Over the last few years we (the Lithgow family) have been investing in organic food, mostly because we believe that it’s both more nutritious (so we’ve dropped the vitamin supplements) and potentially less dangerous. Leaving aside the scientific issues (which I could go on and on about), getting into organic food has been an interesting journey.
Because it’s grown without artificial pesticides or fertilizers, organic fruit and vegetables are not as consistent as mass-produced food. Blemishes are often visible on the surface of fruit, and caterpillars are regular occupants of vegetables (don’t worry, the crisper puts them into suspended animation so they won’t keep eating your veggies).
Prices are also a problem, because organic produce simply takes more effort to grow (although it’s not helped by people looking to exploit the “rich” buyers). So it’s a constant battle to find stuff at reasonable prices.
The good news is that getting produce direct from farmers is often the best bet, and we’re even growing some ourselves. The benefit of all this research and effort is food that is long-lasting, healthy, and flavoursome. Factory food no longer holds the appeal it once did.

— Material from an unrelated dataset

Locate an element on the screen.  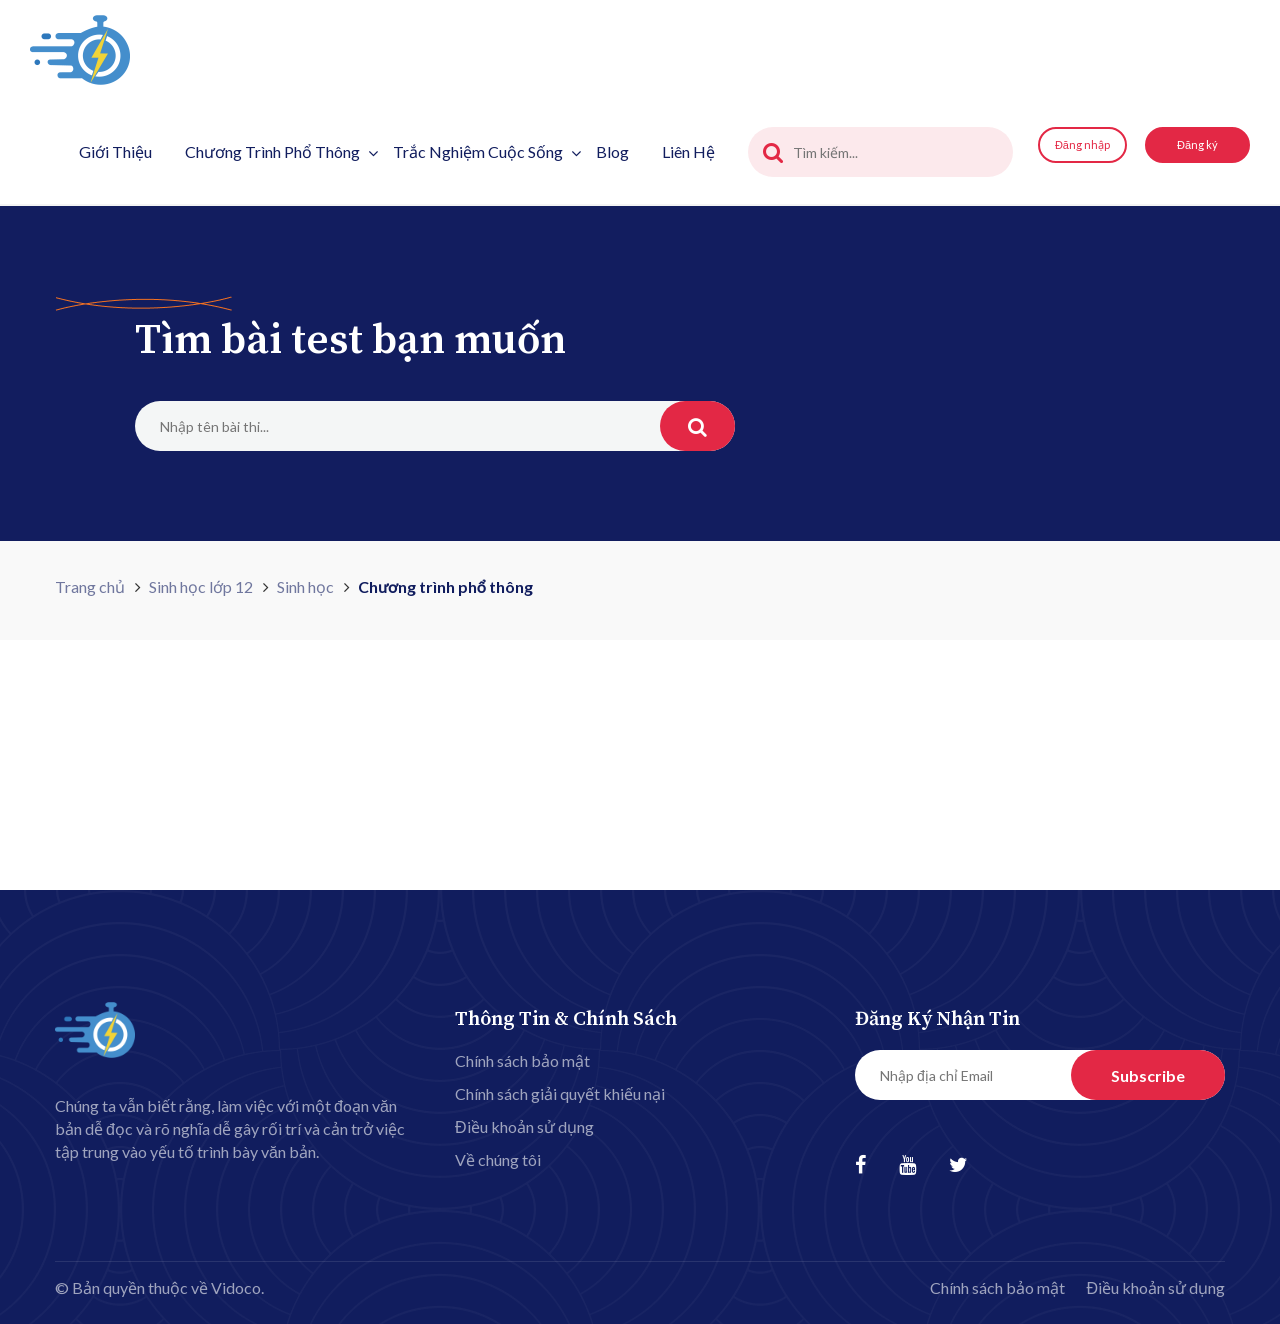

Isn’t the same true for churches? We can find a place that pumps out polished, slick, predictable product that requires little investment from us, or on the other hand we can find an “organic” church with all its blemishes, freshness, and required investment. In the short term, the lower investment and polished product might be appealing and even satisfying. But just as science is still wrestling with the long-term health effects of our industrialised lifestyle, what might be the long-term effects of low-input, mass-produced spiritual life?
While science is grappling with whether agricultural shortcuts really work in the long term, we know that in spiritual matters there is no substitute for the old-fashioned approach of genuine repentance at the foot of Christ’s cross and persistent obedience to Him who makes all things new.
So, just as many in the nutrition world are recommending a return to traditional diets, the same applies in the spiritual world. A diet of prayer, study, service and fellowship, certainly asks more of us. But doesn’t it help us persevere in the faith? Doesn’t it make us healthier human beings? And isn’t it, really, much more rewarding?